In contrast to the complexity of the Clean Peak Energy Standard (CPS) as a whole, the draft Guideline represents a substantial simplification in design relative to previous proposals issued by DOER. Some key changes relative to previous guidance include:

  • Resource eligibility. The draft Guideline does not include any eligibility limitations for participating resources, other than being a CPS-eligible resource. Previous guidelines had considered different eligible technologies depending on whether a circuit was load- or DG (Distributed Generation)-constrained.
  • Circuit eligibility. Criteria for determining eligible circuits is remarkably simplified. Circuits are evaluated based on a three-year average of their Peak to Normal Percent rating (peak demand divided by rated capacity). In descending order, eligible circuits for a given electric distribution company (EDC) start with the first circuit with a three-year Peak to Normal Percentage of 85% and include the following set of circuits that comprise 10% of the EDC’s total circuits. Resources that trigger a capacity upgrade on a circuit would be ineligible for the DCM, and the total capacity eligible for the DCM per circuit would be 1 MW (DC vs. AC not specified, though we assume AC). This change may exclude projects that might have hoped or planned to secure the DCM. Previous DOER proposals had contemplated criteria including number of customers served, circuit capacity, environmental justice criteria, and trends in Peak to Normal Percent ratings. Furthermore, DOER had considered including some circuits based on Peak to Normal Percent ratings (demand-based) and others based on connected PV MW relative to a circuit’s rating (solar-saturated).
  • Multiplier.  The draft Guideline sets the DCM multiplier to 2X for the 10 years following a unit’s effective date, and 1.5X for years 11 through 15. Previous proposals had contemplated various multipliers, with effective periods from 8 years to the resource’s full life.
  • Securing the DCM. The draft Guideline allows resources to apply and reserve capacity on a circuit before submitting a CPS Statement of Qualifications Application (SQA). These resources would have up to one year following their DCM application to file their SQA. DOER would maintain a waiting list should some resources fail to meet the one-year deadline. If a circuit that had been eligible for the DCM becomes ineligible, DOER would honor the DCM for resources that had already reserved capacity on that circuit, although no waitlist reservations would be honored. DOER had explored various approaches to reserving DCM capacity in previous discussions.

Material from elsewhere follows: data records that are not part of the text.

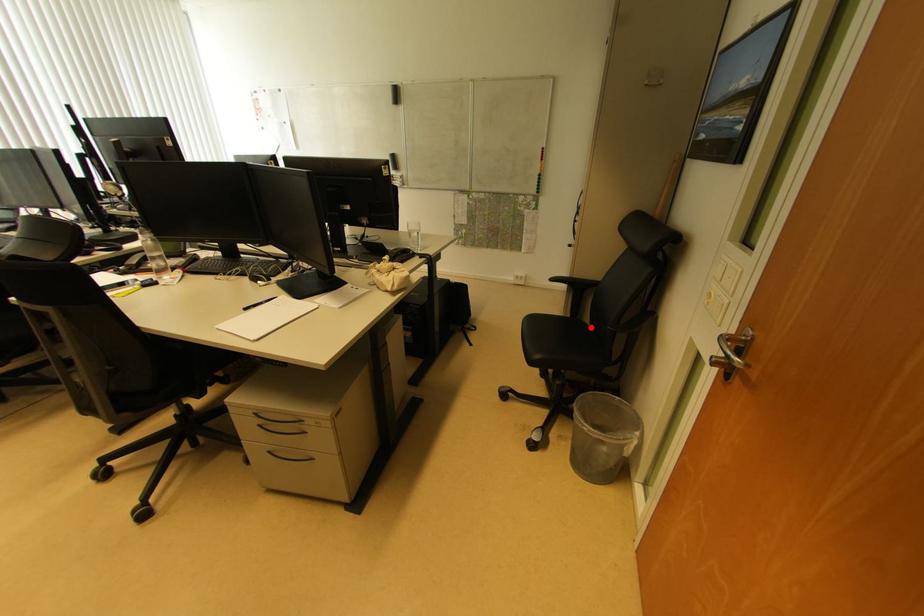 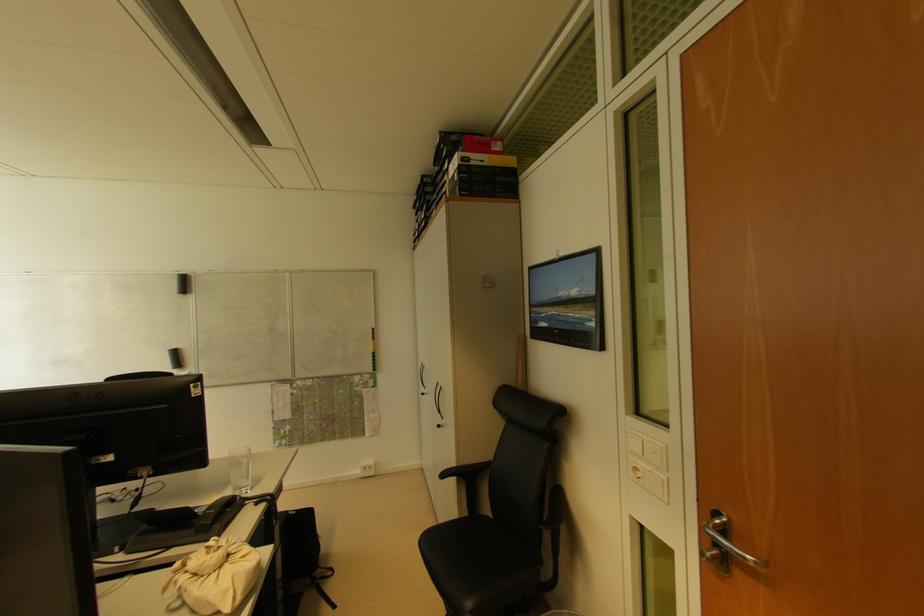 In the second image, find the point that corresponds to the highlighted location in the first image.

(493, 520) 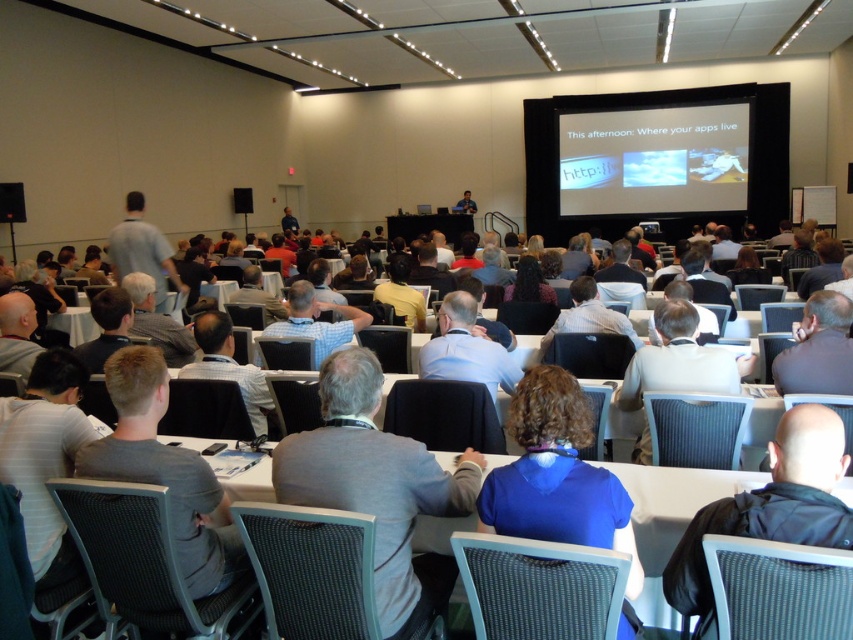 Question: Among these points, which one is farthest from the camera?

Choices:
 (A) (287, 476)
 (B) (541, 419)
 (C) (662, 189)

Answer: (C)

Question: Is gray fabric shirt at center behind blue matte shirt at center?

Choices:
 (A) no
 (B) yes

Answer: (B)

Question: Which of the following is the farthest from the observer?

Choices:
 (A) matte black projector screen at upper center
 (B) blue matte shirt at center
 (C) gray fabric shirt at center

Answer: (A)

Question: Is matte black projector screen at upper center in front of blue matte shirt at center?

Choices:
 (A) no
 (B) yes

Answer: (A)

Question: Estimate the real-world distances between objects in this image. Which object is farther from the blue matte shirt at center?

Choices:
 (A) gray fabric shirt at center
 (B) matte black projector screen at upper center

Answer: (B)

Question: Does gray fabric shirt at center have a lesser width compared to matte black projector screen at upper center?

Choices:
 (A) yes
 (B) no

Answer: (A) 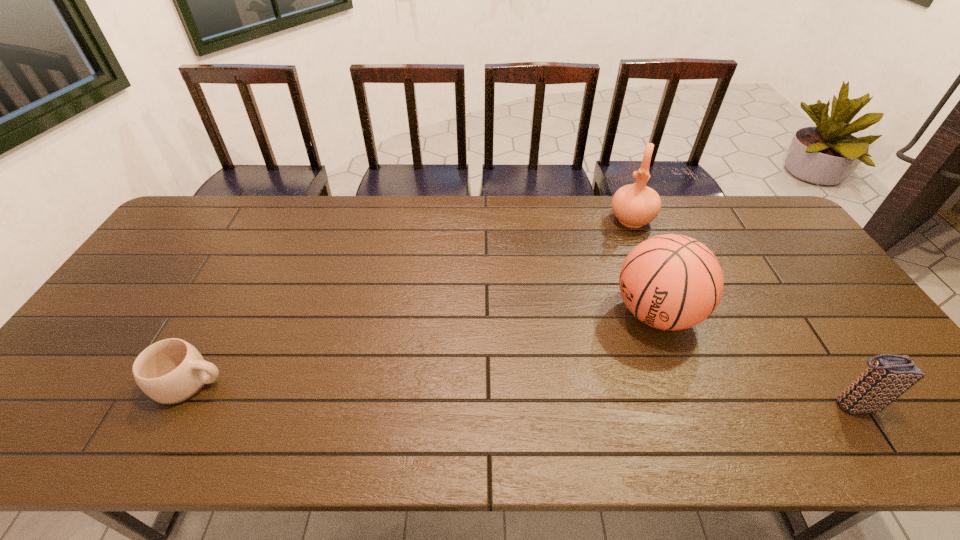 Where is `free space located on the surface of the second farthest object near the brand logo`? This screenshot has height=540, width=960. free space located on the surface of the second farthest object near the brand logo is located at coordinates (542, 396).

At what (x,y) coordinates should I click in order to perform the action: click on vacant space situated on the spout of the pottery. Please return your answer as a coordinate pair (x, y). Looking at the image, I should click on (608, 281).

At what (x,y) coordinates should I click in order to perform the action: click on vacant space located 0.110m on the spout of the pottery. Please return your answer as a coordinate pair (x, y). Looking at the image, I should click on (618, 253).

The image size is (960, 540). What are the coordinates of `vacant area situated on the spout of the pottery` in the screenshot? It's located at (621, 247).

Identify the location of object situated at the far edge. The height and width of the screenshot is (540, 960). (635, 205).

The height and width of the screenshot is (540, 960). Find the location of `mug that is at the near edge`. mug that is at the near edge is located at coordinates (171, 371).

The height and width of the screenshot is (540, 960). I want to click on clutch bag that is at the near edge, so click(x=889, y=376).

Where is `object located in the right edge section of the desktop`? The image size is (960, 540). object located in the right edge section of the desktop is located at coordinates (889, 376).

This screenshot has width=960, height=540. In order to click on object located in the near right corner section of the desktop in this screenshot , I will do `click(889, 376)`.

Where is `free space at the far edge`? This screenshot has height=540, width=960. free space at the far edge is located at coordinates (276, 239). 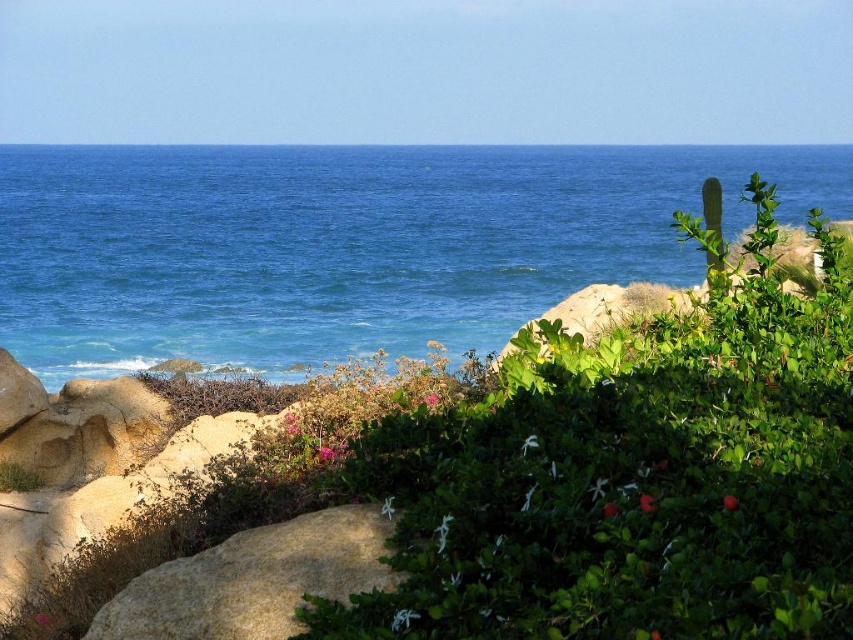 You are standing at the edge of the coastal landscape and want to place a small flag at each of the two points, point (215, 260) and point (335, 598). Which point is closer to you where you can place the flag without needing to walk further into the scene?

Point (215, 260) is closer to you than point (335, 598), so you can place the flag there without needing to walk further into the scene. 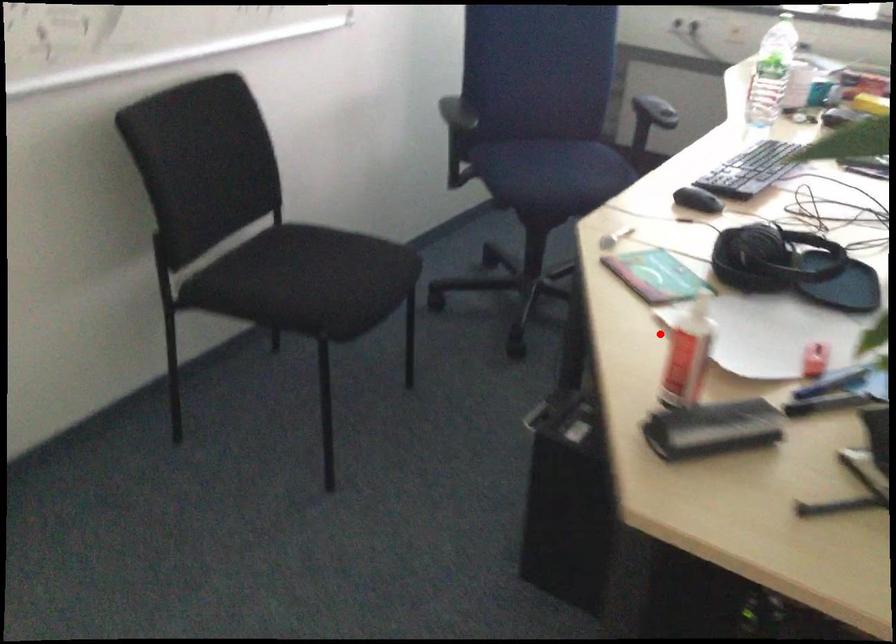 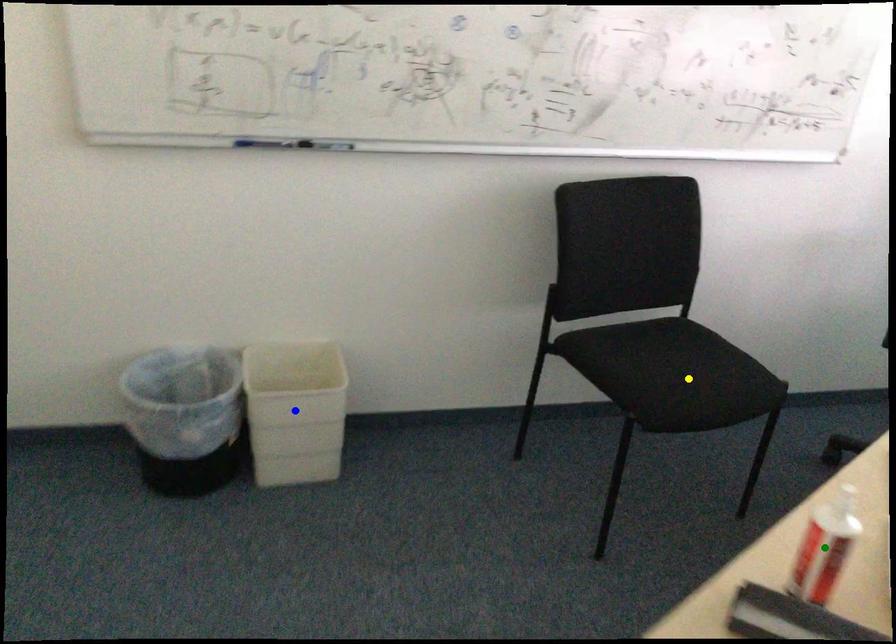 Question: I am providing you with two images of the same scene from different viewpoints. A red point is marked on the first image. You are given multiple points on the second image. Which point in image 2 is actually the same real-world point as the red point in image 1?

Choices:
 (A) blue point
 (B) green point
 (C) yellow point

Answer: (B) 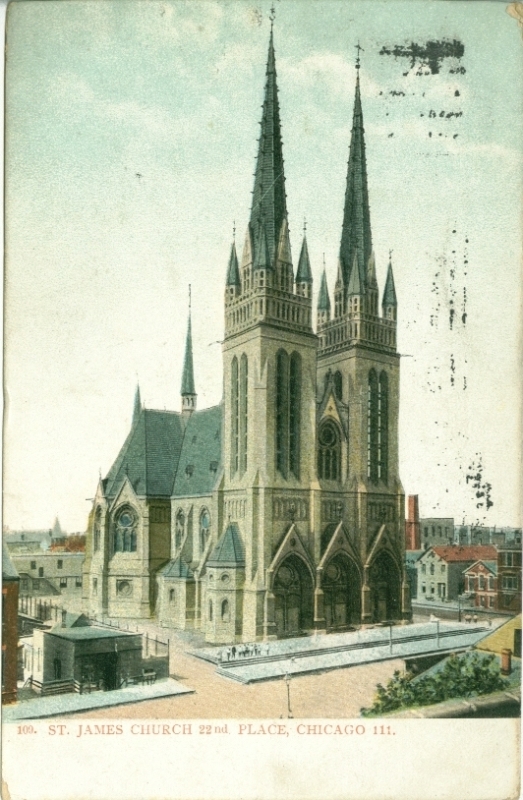 Find the location of a particular element. chimney is located at coordinates (505, 658). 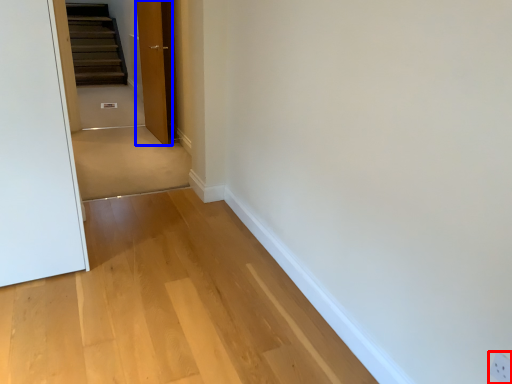 Question: Which object is further to the camera taking this photo, electric outlet (highlighted by a red box) or door (highlighted by a blue box)?

Choices:
 (A) electric outlet
 (B) door

Answer: (B) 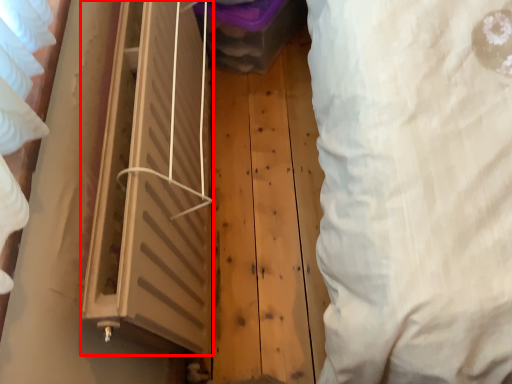 Question: From the image's perspective, what is the correct spatial positioning of window (annotated by the red box) in reference to curtain?

Choices:
 (A) above
 (B) below

Answer: (B)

Taken together, DOER’s draft DCM Guideline could be construed as effectively a pilot. Our take is that while a more nuanced DCM design may have made it somewhat more effective in achieving its policy goal (to defer or avoid T&D upgrades), finalizing and implementing such a design would likely have significantly delayed the implementation of the DCM. Introducing a streamlined DCM approach will yield a (modest) increase in overall CPEC supply relative to a market without access to the DCM (whether by increasing CPEC production by incentivizing more directed development activities or by increasing the output from resources that are already operating or would have been developed anyway) in a market that has been consistently undersupplied since its inception.

The issuance of the draft DCM Guideline provides an opportunity for CPS market participants, current and future. For those already operating or developing dispatchable resources on eligible circuits, the 2X DCM multiplier could influence how their resource is operated.  For others still making decisions about where to develop certain types of projects, the DCM could lead to focusing development activities in specified areas.

Additional analysis is available to CPMO subscribers in the subscriber-only blog post and in the upcoming briefings on November 10th and 15th.  These briefings will also incorporate updated assumptions based on the passage of the Inflation Reduction Act and the Massachusetts Energy Omnibus Bill (H. 5060), all of which have critical implications for CPS market participants. To sign up, please contact Stephan Wollenburg or Vinayak Walimbe.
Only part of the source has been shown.